En Espagne comme en Italie la disponibilité de liquidités pour pouvoir réamorcer l’activité est le thème numéro 1 sur lesquels les entreprises souhaitent voir un impact. Elles sont conscientes que celle-ci aura des effets durables pour les plans de croissance et de développement dans les années à venir. 
Aussi, dans les deux pays, les préoccupations sont résolument tournées vers la trésorerie. Les liquidités sont un thème sur lequel les entreprises souhaitent que la crise ait eu un impact, afin de permettre l’accès facilité à des prêts bancaires.
La politique de déplacements et de mobilité géographique sera certainement affectée pour un certain temps, ce qu’anticipent les entrepreneurs espagnols. Enfin, le plan de continuité et le management des risques reste un thème central pour les années à venir. L’anticipation et la prévision restent au cœur des préoccupations afin de s’assurer de ne pas revivre un tel choc économique.

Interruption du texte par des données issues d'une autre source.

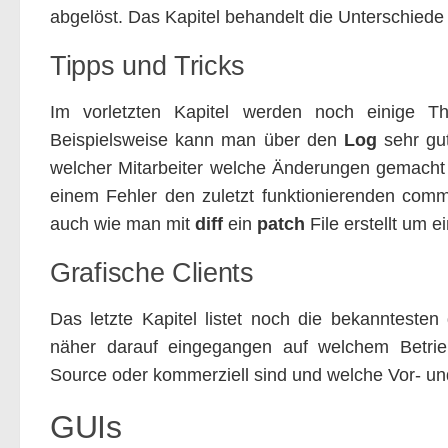
abgelöst. Das Kapitel behandelt die Unterschiede 
Tipps und Tricks
Im vorletzten Kapitel werden noch einige T
Beispielsweise kann man über den
Log
sehr gut
welcher Mitarbeiter welche Änderungen gemacht 
einem Fehler den zuletzt funktionierenden commi
auch wie man mit
diff
ein
patch
File erstellt um e
Grafische Clients
Das letzte Kapitel listet noch die bekanntesten
näher darauf eingegangen auf welchem Betrie
Source oder kommerziell sind und welche Vor- un
GUIs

En Italie, des changements sont anticipés au niveau de la chaine logistique, sans doute en raison des restrictions de mobilité entre les pays et une relocalisation envisagée de la production dans certains secteurs. 

Plus surprenant : les entreprises italiennes estiment que la crise du Covid-19 aura un effet durable sur le marketing et la communication externe. Pensent-ils que la communication sera encore davantage digitalisée ? Que le e-commerce prendra plus de poids par rapport au commerce traditionnel ? Ce sont des hypothèses plausibles. 


Les préoccupations de nos entreprises

Globalement, les préoccupations de nos entreprises françaises, espagnoles et italiennes se focalisent sur un point : l’incertitude et la capacité à se projeter dans l’avenir, “le manque de visibilité total qui est essentiel pour le pilotage de l'entreprise ».

Elles sont aussi nombreuses à se soucier de la façon de faire repartir leur activité, à travers une trésorerie suffisante, une demande au rendez-vous, des commandes que l’on puisse honorer, le maintien de l’emploi et la garantie d’une reprise dans des conditions de sécurité sanitaires convenables. 
En Espagne et en Italie, nous avons noté une certaine défiance vis-à-vis de la gestion de la crise par les gouvernements, ce qui est peut-être moins le cas en France où des annonces été formulées assez tôt dans le calendrier.